This topic describes the cache mode of JindoFileSystem (JindoFS) and its scenarios.

Overview

In cache mode, JindoFS stores data files as objects in Object Storage Service (OSS) and caches data and metadata of these files in the local cluster based on the requirements for accessing these files. This accelerates read and write operations on data and metadata. In addition, the cache mode provides multiple policies for you to synchronize metadata as required.

Scenarios

The cache mode is compatible with original OSS semantics. In cache mode, JindoFS stores data files as objects in OSS and caches data and metadata in the local cluster. This guarantees that JindoFS is compatible with the OSS client, E-MapReduce OssFileSystem, and other OSS interactive applications. You can also access data that exists in OSS before you configure JindoFS, with no need to migrate or convert data. In addition, local caches can be used to accelerate read and write operations on data and metadata.

Configure JindoFS

You can set all JindoFS related-parameters in Bigboot, as shown in the following figure.

Note
  • The parameters framed in red in the preceding figure are required.
  • JindoFS supports multiple namespaces. A namespace named test is used in this topic.
Parameter Description Example
jfs.namespaces The namespace supported by JindoFS. Separate multiple namespaces with commas (,). test
jfs.namespaces.test.uri The storage back end of the test namespace. oss://oss-bucket/
Note You can set the value to a directory in an OSS bucket. In this case, this directory serves as the root directory, in which the test namespace reads and writes data. Generally, you can set the value to an OSS bucket to guarantee that the path is the same as that in OSS.
jfs.namespaces.test.mode The storage mode of the test namespace. cache
jfs.namespaces.test.oss.access.key The AccessKey ID used to access the OSS bucket that serves as the storage back end. xxxx
Note We recommend that you select an OSS bucket in the same region and under the same account as the storage back end of the E-MapReduce cluster for better performance and stability. In this case, the E-MapReduce cluster can access the OSS bucket without using the AccessKey ID and AccessKey secret.
jfs.namespaces.test.oss.access.secret The AccessKey secret used to access the OSS bucket that serves as the storage back end.

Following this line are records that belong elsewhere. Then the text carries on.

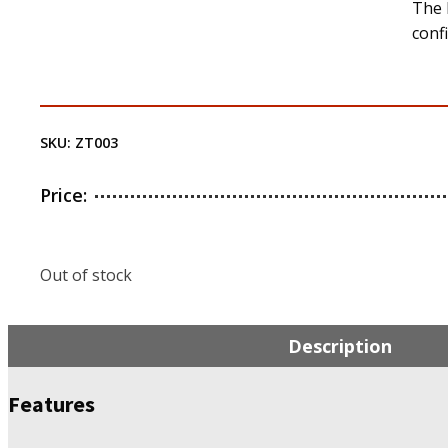
The 
conf
SKU:
ZT003
Price:
Out of stock
Description
Features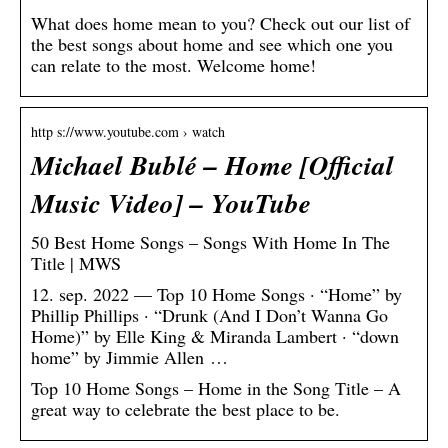
What does home mean to you? Check out our list of
the best songs about home and see which one you
can relate to the most. Welcome home!
http s://www.youtube.com › watch
Michael Bublé – Home [Official
Music Video] – YouTube
50 Best Home Songs – Songs With Home In The
Title | MWS
12. sep. 2022 — Top 10 Home Songs · “Home” by
Phillip Phillips · “Drunk (And I Don’t Wanna Go
Home)” by Elle King & Miranda Lambert · “down
home” by Jimmie Allen …
Top 10 Home Songs – Home in the Song Title – A
great way to celebrate the best place to be.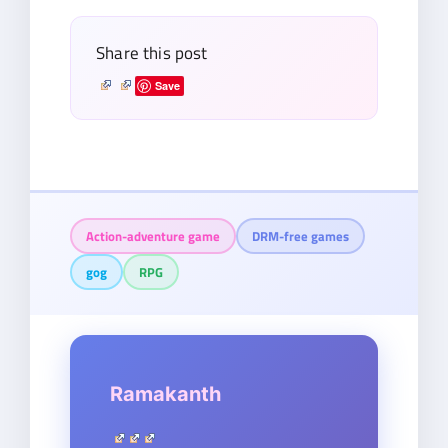
Share this post
Save
Action-adventure game
DRM-free games
gog
RPG
Ramakanth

Save and deploy the JindoFS configuration. Restart Namespace Service in SmartData to use JindoFS.

Configure the metadata synchronization policy

In cache mode, you may find that some data exists in OSS before you configure JindoFS. After JindoFS is configured, data and metadata are synchronized to JindoFS for future access. At the same time, you can configure the synchronization policy so that JindoFS caches data and metadata in the local cluster. Policies for synchronizing metadata include two types: the interval policy and the loading policy.

  • Interval policy:

    You can set the namespace.sync.interval parameter to specify the synchronization interval. The default value is -1, which indicates that JindoFS does not synchronize metadata from OSS.

    • If you set this parameter to 0, JindoFS synchronizes metadata from OSS each time data is accessed.
    • If you set this parameter to a value greater than 0, JindoFS synchronizes metadata from OSS at intervals of the set value in units of seconds.
      Note For example, if you set this parameter to 5, JindoFS synchronizes metadata from OSS every 5 seconds.
  • Loading policy:

    You can set the namespace.sync.loadtype parameter to specify the loading policy. Valid values are never, once, and always. A value of never indicates that JindoFS never synchronizes metadata from OSS. A value of once indicates that JindoFS synchronizes metadata from OSS only once. This is the default value. A value of always indicates that JindoFS synchronizes metadata from OSS each time data is accessed.

    Note The namespace.sync.loadtype parameter only takes effect when you do not specify the namespace.sync.interval parameter.